▸ Data for processing
☆ ☆ ☆ ☆

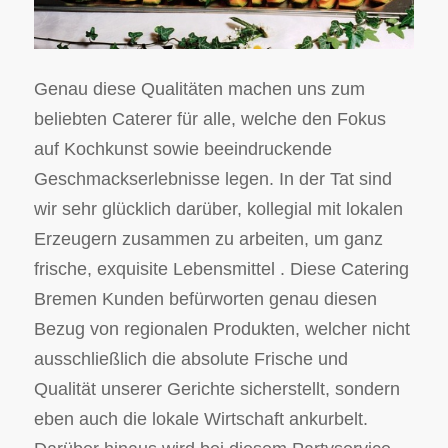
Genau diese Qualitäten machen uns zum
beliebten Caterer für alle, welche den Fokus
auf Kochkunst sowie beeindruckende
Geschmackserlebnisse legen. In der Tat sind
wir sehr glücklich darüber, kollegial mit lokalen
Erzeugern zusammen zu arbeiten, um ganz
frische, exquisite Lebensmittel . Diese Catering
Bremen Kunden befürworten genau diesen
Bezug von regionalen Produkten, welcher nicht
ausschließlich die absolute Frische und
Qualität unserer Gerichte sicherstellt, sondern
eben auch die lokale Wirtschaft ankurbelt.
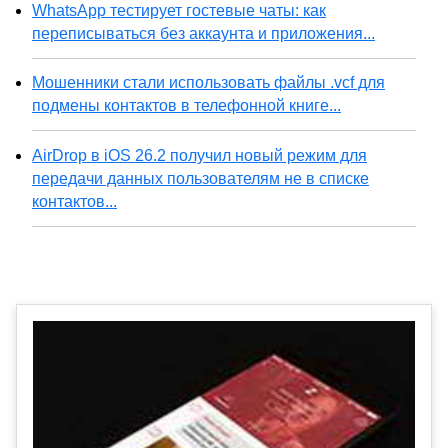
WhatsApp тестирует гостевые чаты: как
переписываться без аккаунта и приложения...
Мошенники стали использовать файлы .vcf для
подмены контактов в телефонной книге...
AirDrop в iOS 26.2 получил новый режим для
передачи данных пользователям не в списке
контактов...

☆ ☆ ☆ ☆

▸ Task prompt
Each line holding the word "контактов" must be pulled from the records.

▸ Answer for the task
подмены контактов в телефонной книге...
контактов...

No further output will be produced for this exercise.